The cluster provides different partitions (“queues”) for running jobs. We have a ‘common’ partition that anyone is free to use as well as lab owned “condo” partitions that are restricted to a particular lab’s use. Any lab is free to purchase compute hardware and we will be glad to create a “condo” partition for it.
All partitions are configured identically with the exception of Maximum CPUs per user:
Comment: Here “runtime” means “walltime”, i.e. the runtime of a job is how long it runs according to the clock on the wall, not the amount of CPU time.
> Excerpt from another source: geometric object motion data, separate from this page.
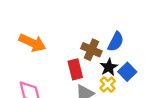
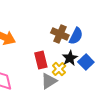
brown cross: (91, 50) -> (60, 34), moved
yellow cross: (108, 84) -> (59, 69), moved

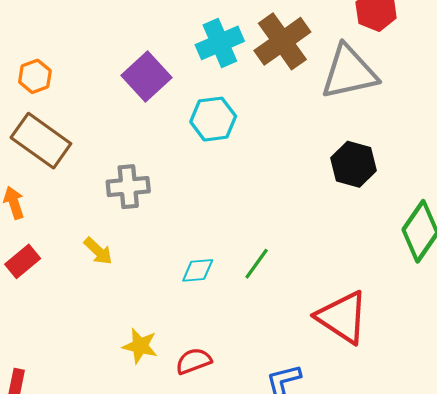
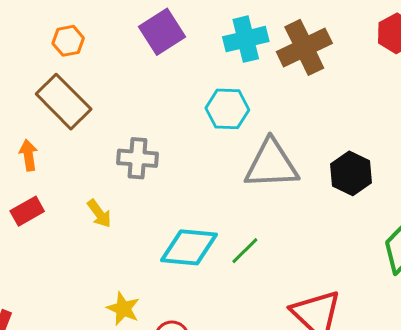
gray triangle: (349, 72) -> (271, 164), moved
purple square: (146, 76) -> (162, 32), moved
cyan diamond: (198, 270) -> (189, 247), size x1.8

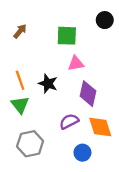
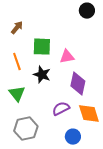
black circle: (105, 20) -> (87, 11), moved
green square: (67, 36) -> (42, 47), moved
orange line: (20, 80) -> (17, 62), moved

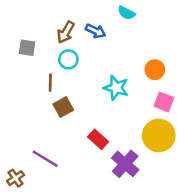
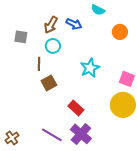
orange circle: (155, 70) -> (120, 32), moved
cyan star: (116, 88) -> (90, 68), turned 30
purple line: (45, 159) -> (52, 135), moved
purple cross: (125, 164) -> (81, 134), moved

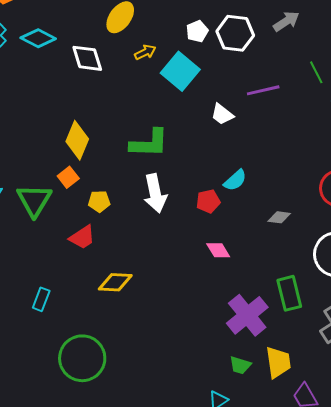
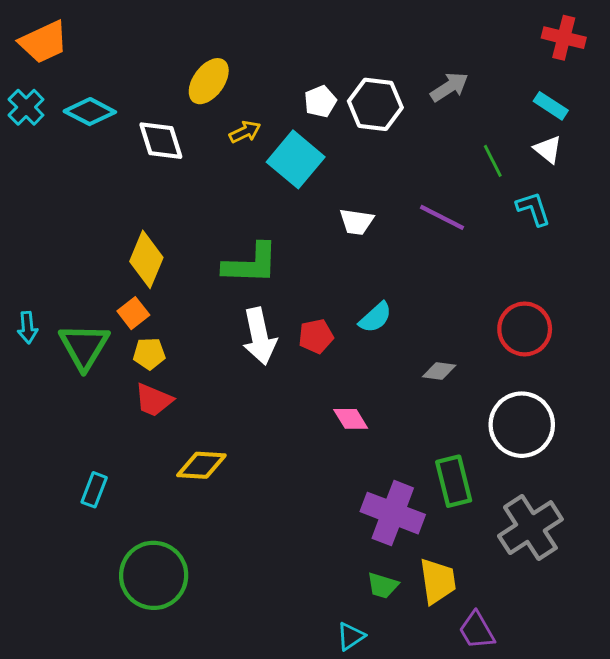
purple line: (263, 90) -> (442, 217), moved, turned 40
white trapezoid: (222, 114) -> (357, 222), turned -30
yellow pentagon: (99, 201) -> (149, 354), moved
red pentagon: (208, 201) -> (316, 336), moved
red trapezoid: (82, 237) -> (154, 400), turned 56
purple cross: (247, 315) -> (393, 513), turned -30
There is no need to specify the partition when submitting a job. The scheduler is configured to prioritize any lab-specific partitions you have access to. If you do not have access to a lab-specific partition, or they are already full, then the ‘common’ partition is considered. You can see which partitions you have access to by looking at environment variable SBATCH_PARTITION
For example, user alice
sees:
[alice@c4-log1 ~]$ echo "$SBATCH_PARTITION"
boblab,common
which means their next job will be sent to the ‘boblab’ partitions and if that is full, then the job is sent to the ‘common’ partition. If that is also full, the job will be pending and either ‘boblab’ or ‘common’ will be used as they become available.
If you would like to send a job to a specific partition, the Slurm option --partition
can be used, e.g. sbatch --partition=boblab script.sh
or sbatch --partition=boblab,common script.sh
.
⚠️ Although rarely needed, if you need to submit your jobs to a specific compute node, which you do via Slurm option --nodelist
, then you need to also specify --partition
for that specific node, otherwise sbatch
gives an error on ‘Batch job submission failed: Unspecified error’.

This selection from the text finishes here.